In any action brought by a plan participant, beneficiary, or fiduciary under ERISA, “the court in its discretion may allow a reasonable attorney’s fee and costs of action to either party.”  29 U.S.C. § 1132(g) (1). In interpreting this statute, the Ninth Circuit has held that a prevailing plan participant, such as Dr. Connor, should “ordinarily recover an attorney’s fee unless special circumstances would render such an award unjust.” Smith v. CMTA-IAM Pension Trust, 746 F.2d 587, 589 (9th Cir. 1984) (internal quotations omitted).

 Connor, M.D. v. UNUM Life Insurance Company of America, et al. Case No. 4:19-cv-06552-YGR (7/26/2021)

This opinion offers a tidy overview of the elements of a successful motion for attorneys’ fees and costs. The opinion is attached below.

Three legal standards apply to this motion.

# 1. [T]he court must decide whether the moving party has “achieved some degree of success on the merits.” Simonia v. Glendale Nissan/Infiniti Disability Plan, 608 F.3d 1118, 1119 (9th Cir. 2010).

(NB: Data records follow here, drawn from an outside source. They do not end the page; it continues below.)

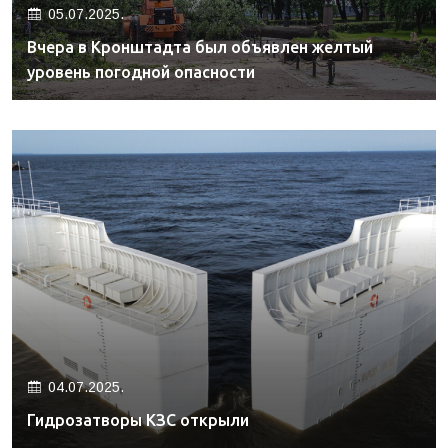
05.07.2025.
Вчера в Кронштадта был объявлен желтый
уровень погодной опасности
04.07.2025.
Гидрозатворы КЗС открыли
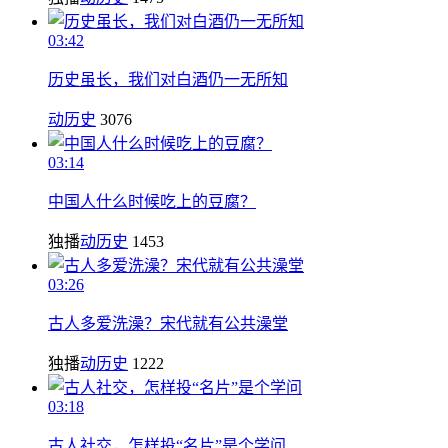
03:42
历史虽长，我们对白酒仍一无所知
动历史
3076
03:14
中国人什么时候吃上的豆腐？
独播
动历史
1453
03:26
古人多爱洗澡？宋代就有公共澡堂
独播
动历史
1222
03:18
古人社交，怎样投“名片”是个学问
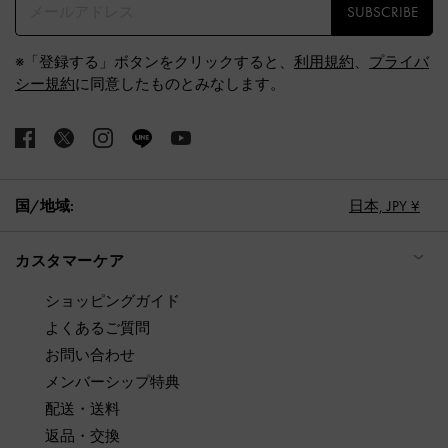
SUBSCRIBE
※「登録する」ボタンをクリックすると、
利用規約
、
プライバ
シー規約
に同意したものとみなします。
国/地域:
日本,
JPY ¥
カスタマーケア
ショッピングガイド
よくあるご質問
お問い合わせ
メンバーシップ特典
配送・送料
返品・交換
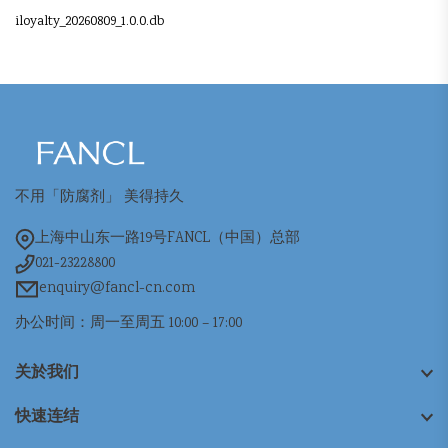
iloyalty_20260809_1.0.0.db
不用「防腐剂」 美得持久
上海中山东一路19号FANCL（中国）总部
021-23228800
enquiry@fancl-cn.com
办公时间：周一至周五 10:00 – 17:00
关於我们
快速连结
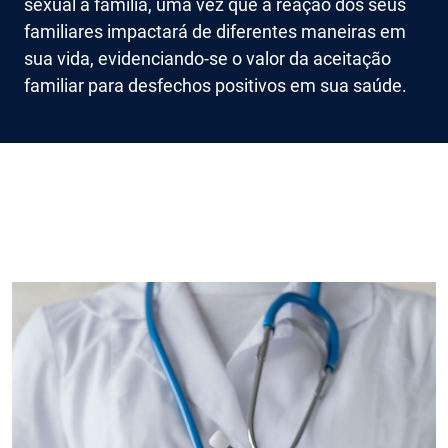
sexual à família, uma vez que a reação dos seus
familiares impactará de diferentes maneiras em
sua vida, evidenciando-se o valor da aceitação
familiar para desfechos positivos em sua saúde.
Imagem de capa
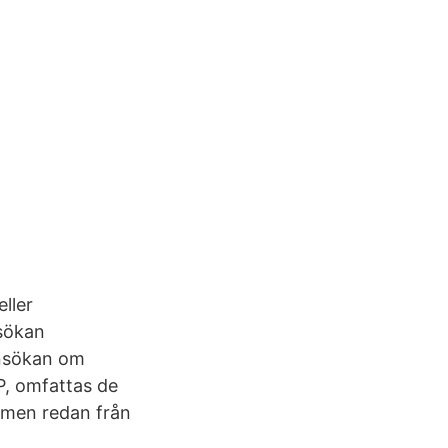
ller
nsökan
ansökan om
P, omfattas de
, men redan från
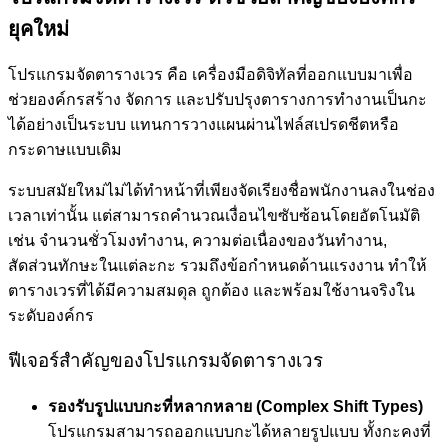
ยุคใหม่
โปรแกรมจัดตารางเวร คือ เครื่องมือดิจิทัลที่ออกแบบมาเพื่อ
ช่วยองค์กรสร้าง จัดการ และปรับปรุงตารางการทำงานเป็นกะ
ได้อย่างเป็นระบบ แทนการวางแผนผ่านไฟล์สเปรดชีตหรือ
กระดาษแบบเดิม
ระบบสมัยใหม่ไม่ได้ทำหน้าที่เพียงจัดเรียงชื่อพนักงานลงในช่อง
เวลาเท่านั้น แต่สามารถคำนวณเงื่อนไขซับซ้อนโดยอัตโนมัติ
เช่น จำนวนชั่วโมงทำงาน, ความต่อเนื่องของวันทำงาน,
สัดส่วนทักษะในแต่ละกะ รวมถึงข้อกำหนดด้านแรงงาน ทำให้
ตารางเวรที่ได้มีความสมดุล ถูกต้อง และพร้อมใช้งานจริงใน
ระดับองค์กร
ฟีเจอร์สำคัญของโปรแกรมจัดตารางเวร
รองรับรูปแบบกะที่หลากหลาย (Complex Shift Types)
โปรแกรมสามารถออกแบบกะได้หลายรูปแบบ ทั้งกะคงที่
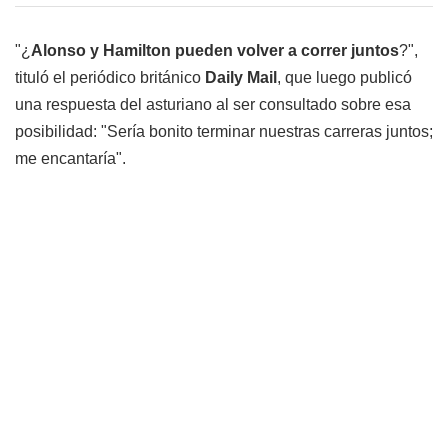
"¿
Alonso y Hamilton pueden volver a correr juntos
?",
tituló el periódico británico
Daily Mail
, que luego publicó
una respuesta del asturiano al ser consultado sobre esa
posibilidad: "Sería bonito terminar nuestras carreras juntos;
me encantaría".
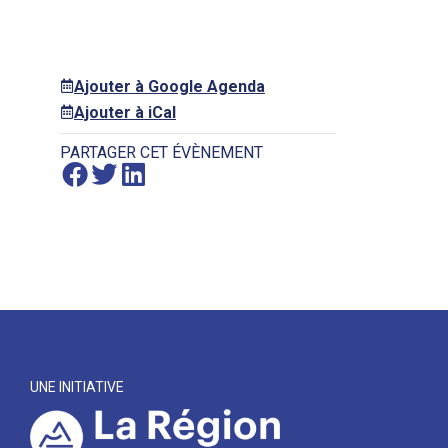
Ajouter à Google Agenda
Ajouter à iCal
PARTAGER CET ÉVÈNEMENT
UNE INITIATIVE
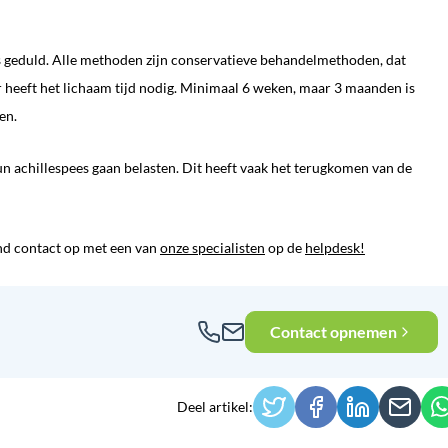
s geduld. Alle methoden zijn conservatieve behandelmethoden, dat
r heeft het lichaam tijd nodig. Minimaal 6 weken, maar 3 maanden is
en.
 hun achillespees gaan belasten. Dit heeft vaak het terugkomen van de
end contact op met een van
onze specialisten
op de
helpdesk!
Contact opnemen
Deel artikel:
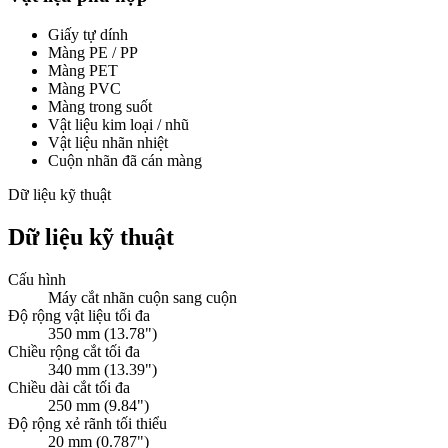
Giấy tự dính
Màng PE / PP
Màng PET
Màng PVC
Màng trong suốt
Vật liệu kim loại / nhũ
Vật liệu nhãn nhiệt
Cuộn nhãn đã cán màng
Dữ liệu kỹ thuật
Dữ liệu kỹ thuật
Cấu hình
Máy cắt nhãn cuộn sang cuộn
Độ rộng vật liệu tối đa
350 mm (13.78")
Chiều rộng cắt tối đa
340 mm (13.39")
Chiều dài cắt tối đa
250 mm (9.84")
Độ rộng xẻ rãnh tối thiểu
20 mm (0.787")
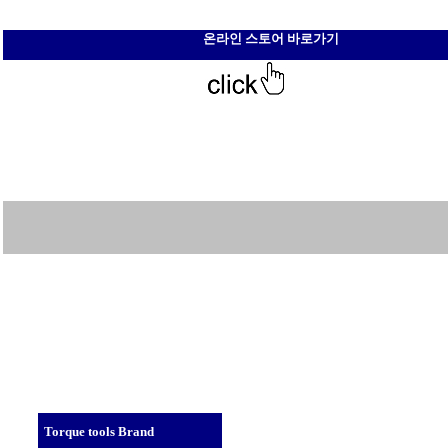
온라인 스토어 바로가기
Torque tools Brand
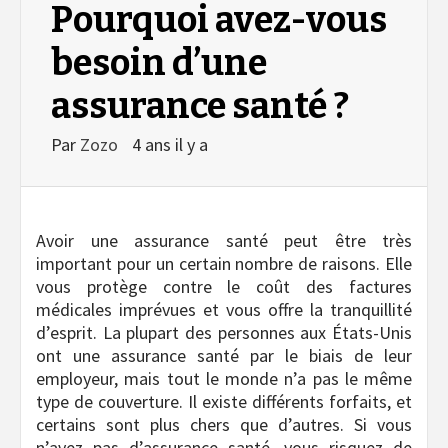
Pourquoi avez-vous
besoin d’une
assurance santé ?
Par
Zozo
4 ans il y a
Avoir une assurance santé peut être très
important pour un certain nombre de raisons. Elle
vous protège contre le coût des factures
médicales imprévues et vous offre la tranquillité
d’esprit. La plupart des personnes aux États-Unis
ont une assurance santé par le biais de leur
employeur, mais tout le monde n’a pas le même
type de couverture. Il existe différents forfaits, et
certains sont plus chers que d’autres. Si vous
n’avez pas d’assurance santé, vous risquez de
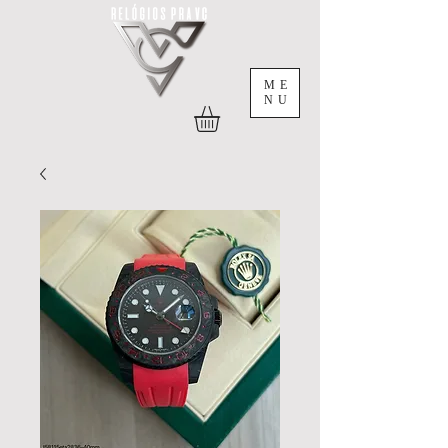
ME
NU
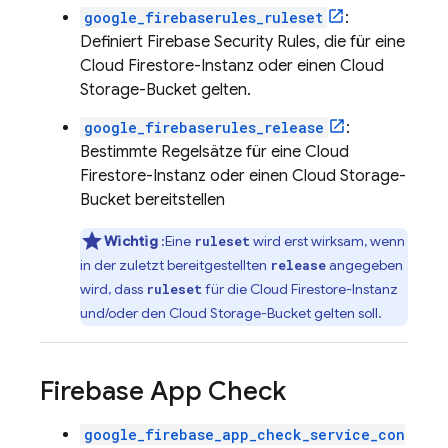
google_firebaserules_ruleset
:
Definiert
Firebase Security Rules
, die für eine
Cloud Firestore
-Instanz oder einen
Cloud
Storage
-Bucket gelten.
google_firebaserules_release
:
Bestimmte Regelsätze für eine
Cloud
Firestore
-Instanz oder einen
Cloud Storage
-
Bucket bereitstellen
Wichtig
:Eine
wird erst wirksam, wenn
ruleset
in der zuletzt bereitgestellten
angegeben
release
wird, dass
für die
Cloud Firestore
-Instanz
ruleset
und/oder den
Cloud Storage
-Bucket gelten soll.
Firebase App Check
google_firebase_app_check_service_con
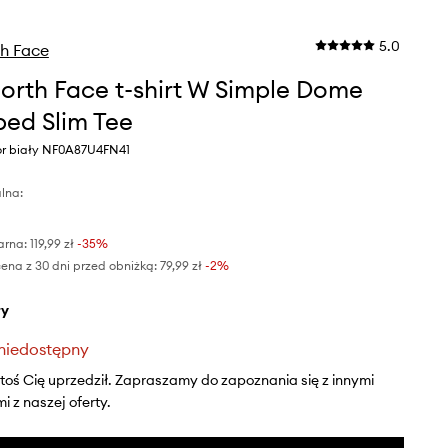
5.0
h Face
orth Face t-shirt W Simple Dome
ed Slim Tee
or biały NF0A87U4FN41
lna:
arna:
119,99 zł
-35%
ena z 30 dni przed obniżką:
79,99 zł
 -2%
ły
niedostępny
ktoś Cię uprzedził. Zapraszamy do zapoznania się z innymi
 z naszej oferty.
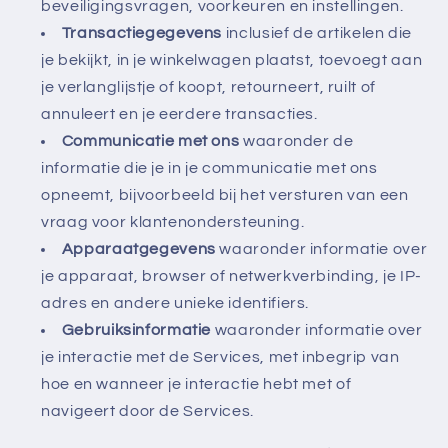
beveiligingsvragen, voorkeuren en instellingen.
Transactiegegevens
inclusief de artikelen die
je bekijkt, in je winkelwagen plaatst, toevoegt aan
je verlanglijstje of koopt, retourneert, ruilt of
annuleert en je eerdere transacties.
Communicatie met ons
waaronder de
informatie die je in je communicatie met ons
opneemt, bijvoorbeeld bij het versturen van een
vraag voor klantenondersteuning.
Apparaatgegevens
waaronder informatie over
je apparaat, browser of netwerkverbinding, je IP-
adres en andere unieke identifiers.
Gebruiksinformatie
waaronder informatie over
je interactie met de Services, met inbegrip van
hoe en wanneer je interactie hebt met of
navigeert door de Services.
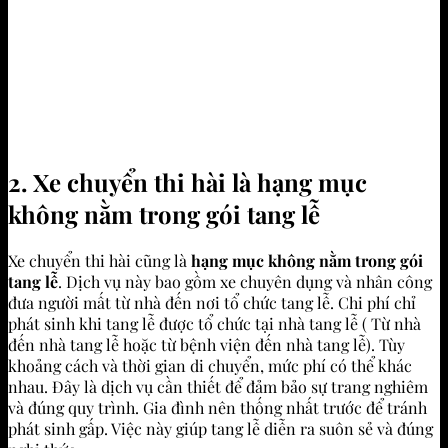
2. Xe chuyển thi hài
là hạng mục
không nằm trong gói tang lễ
Xe chuyển thi hài cũng là
hạng mục không nằm trong gói
tang lễ
. Dịch vụ này bao gồm xe chuyên dụng và nhân công
đưa người mất từ nhà đến nơi tổ chức tang lễ. Chi phí chỉ
phát sinh khi tang lễ được tổ chức tại nhà tang lễ ( Từ nhà
đến nhà tang lễ hoặc từ bệnh viện đến nhà tang lễ). Tùy
khoảng cách và thời gian di chuyển, mức phí có thể khác
nhau. Đây là dịch vụ cần thiết để đảm bảo sự trang nghiêm
và đúng quy trình. Gia đình nên thống nhất trước để tránh
phát sinh gấp. Việc này giúp tang lễ diễn ra suôn sẻ và đúng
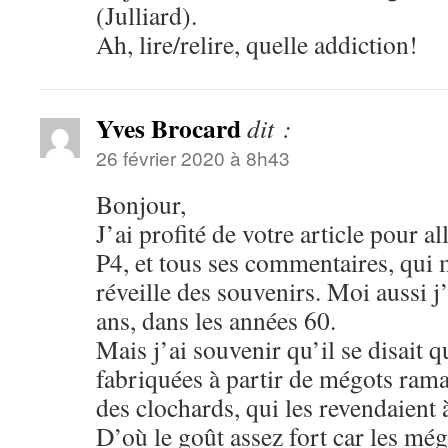
(Julliard).
Ah, lire/relire, quelle addiction!
Yves Brocard
dit :
26 février 2020 à 8h43
Bonjour,
J’ai profité de votre article pour al
P4, et tous ses commentaires, qui 
réveille des souvenirs. Moi aussi 
ans, dans les années 60.
Mais j’ai souvenir qu’il se disait q
fabriquées à partir de mégots rama
des clochards, qui les revendaient 
D’où le goût assez fort car les még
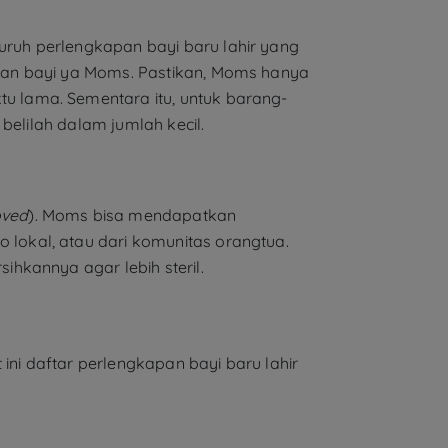
ruh perlengkapan bayi baru lahir yang
pan bayi ya Moms. Pastikan, Moms hanya
 lama. Sementara itu, untuk barang-
belilah dalam jumlah kecil.
oved
). Moms bisa mendapatkan
o lokal, atau dari komunitas orangtua.
hkannya agar lebih steril.
ini daftar perlengkapan bayi baru lahir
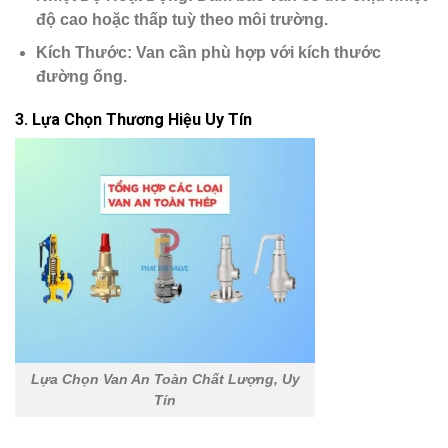
độ cao hoặc thấp tuỳ theo môi trường.
Kích Thước
: Van cần phù hợp với kích thước
đường ống.
3.
Lựa Chọn Thương Hiệu Uy Tín
Lựa Chọn Van An Toàn Chất Lượng, Uy
Tín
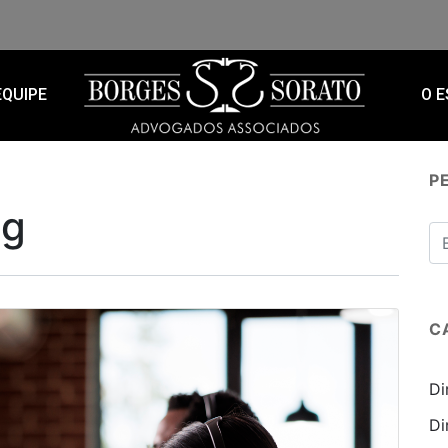
EQUIPE
O E
P
ng
C
Di
Di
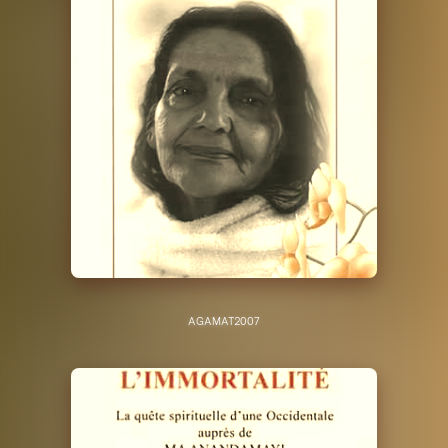
AGAMAT
2007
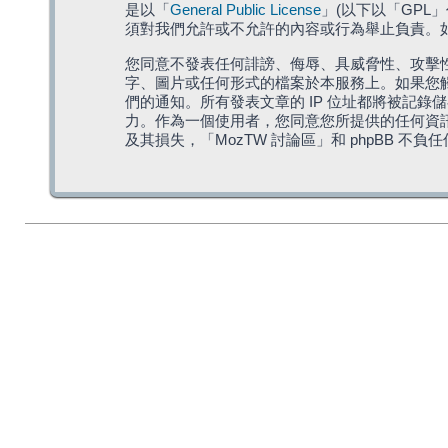
是以「
General Public License
」(以下以「GPL
須對我們允許或不允許的內容或行為舉止負責。如果
您同意不發表任何誹謗、侮辱、具威脅性、攻擊性
字、圖片或任何形式的檔案於本服務上。如果您觸
們的通知。所有發表文章的 IP 位址都將被記錄
力。作為一個使用者，您同意您所提供的任何資
及其損失，「MozTW 討論區」和 phpBB 不負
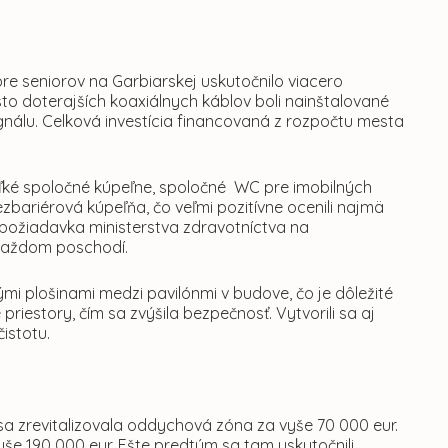
e seniorov na Garbiarskej uskutočnilo viacero
o doterajších koaxiálnych káblov boli nainštalované
u signálu. Celková investícia financovaná z rozpočtu mesta
 veľké spoločné kúpeľne, spoločné WC pre imobilných
zbariérová kúpeľňa, čo veľmi pozitívne ocenili najmä
 požiadavka ministerstva zdravotníctva na
každom poschodí.
i plošinami medzi pavilónmi v budove, čo je dôležité
 priestory, čím sa zvýšila bezpečnosť. Vytvorili sa aj
istotu.
sa zrevitalizovala oddychová zóna za vyše 70 000 eur.
še 190 000 eur. Ešte predtým sa tam uskutočnili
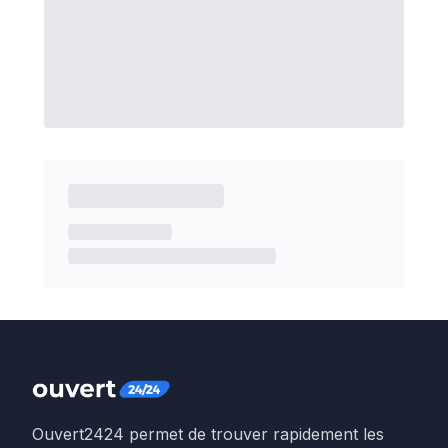
Ouvert2424 permet de trouver rapidement les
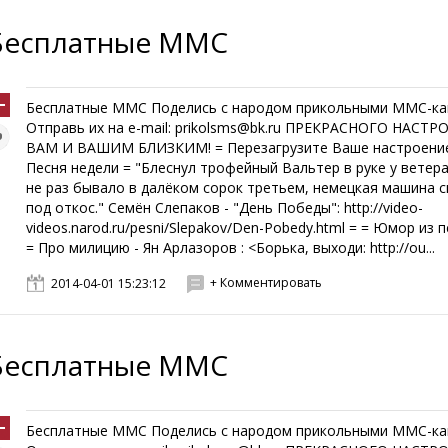
Бесплатные ММС
Бесплатные ММС Поделись с народом прикольными ММС-ка
Отправь их на e-mail: prikolsms@bk.ru ПРЕКРАСНОГО НАСТР
ВАМ И ВАШИМ БЛИЗКИМ! = Перезагрузите Ваше настроение
Песня недели = "Блеснул трофейный Вальтер в руке у ветера
не раз бывало в далёком сорок третьем, немецкая машина с
под откос." Семён Слепаков - "День Победы": http://video-
videos.narod.ru/pesni/Slepakov/Den-Pobedy.html = = Юмор из 
= Про милицию - Ян Арлазоров : <Борька, выходи: http://ou...
+ Комментировать
2014-04-01 15:23:12
Бесплатные ММС
Бесплатные ММС Поделись с народом прикольными ММС-ка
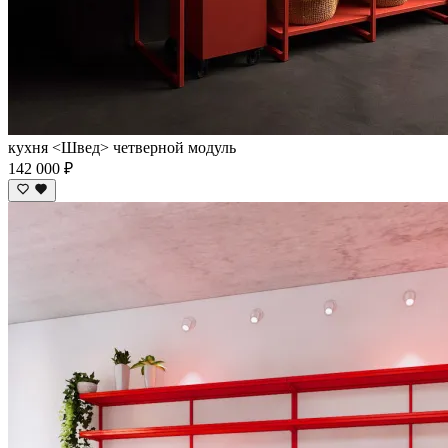
кухня <Швед> четверной модуль
142 000 ₽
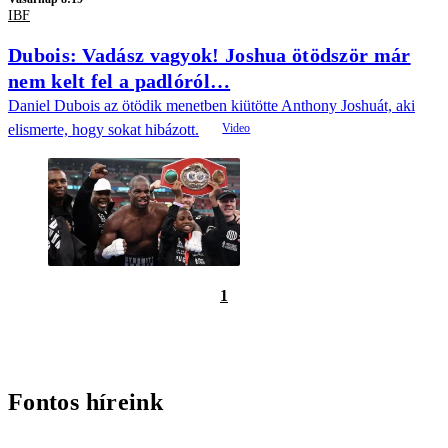
IBF
Dubois: Vadász vagyok! Joshua ötödször már
nem kelt fel a padlóról…
Daniel Dubois az ötödik menetben kiütötte Anthony Joshuát, aki
elismerte, hogy sokat hibázott.
1
Fontos híreink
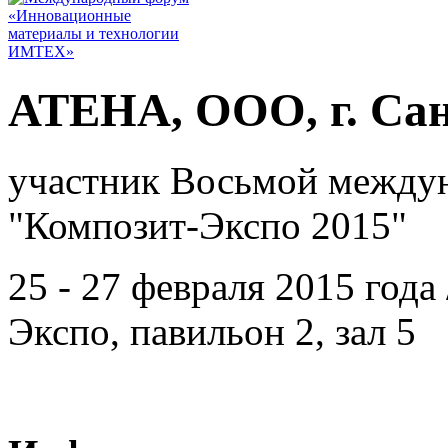
АТЕНА, ООО, г. Сан
участник Восьмой между
"Композит-Экспо 2015"
25 - 27 февраля 2015 год
Экспо, павильон 2, зал 5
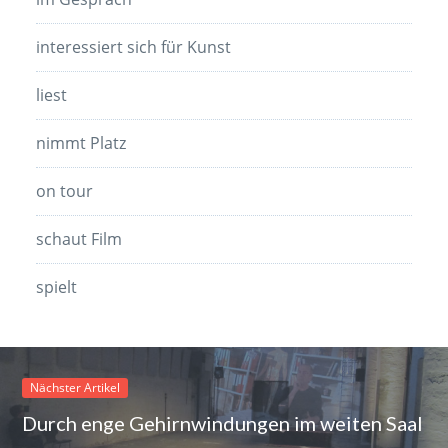
interessiert sich für Kunst
liest
nimmt Platz
on tour
schaut Film
spielt
Nächster Artikel
Durch enge Gehirnwindungen im weiten Saal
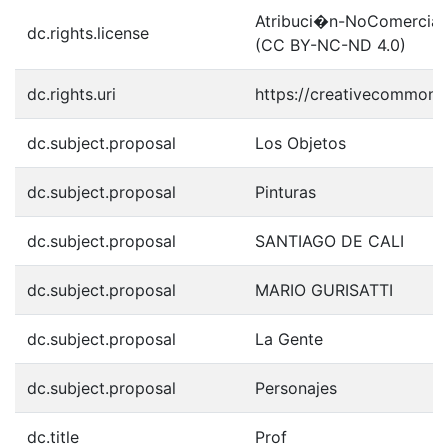
Atribuci�n-NoComercial-S
dc.rights.license
(CC BY-NC-ND 4.0)
dc.rights.uri
https://creativecommons.
dc.subject.proposal
Los Objetos
dc.subject.proposal
Pinturas
dc.subject.proposal
SANTIAGO DE CALI
dc.subject.proposal
MARIO GURISATTI
dc.subject.proposal
La Gente
dc.subject.proposal
Personajes
dc.title
Prof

# 2 [ith respect to determining whether to exercise its discretion to award fees, a court is instructed to consider the following five factors, known as the Hummell factors: (i) the degree of the opposing party’s culpability or bad faith; (ii) the ability of the opposing party to satisfy an award of fees; (iii) whether an award of fees against the opposing party would deter others from acting under similar circumstances; (iv) whether the party requesting fees sought to benefit all participants and beneficiaries of an ERISA plan or to resolve a significant legal question regarding ERISA; and (v) the relative merits of the party’s positions. Hummell v. S.E. Rykoff & Co., 634 F.2d 446, 452 (9th Cir. 1980).

# 3 [T]he Court must assess the reasonableness of the requested fees. Hensley v. Eckerhart, 461 U.S. 424, 437 (1983).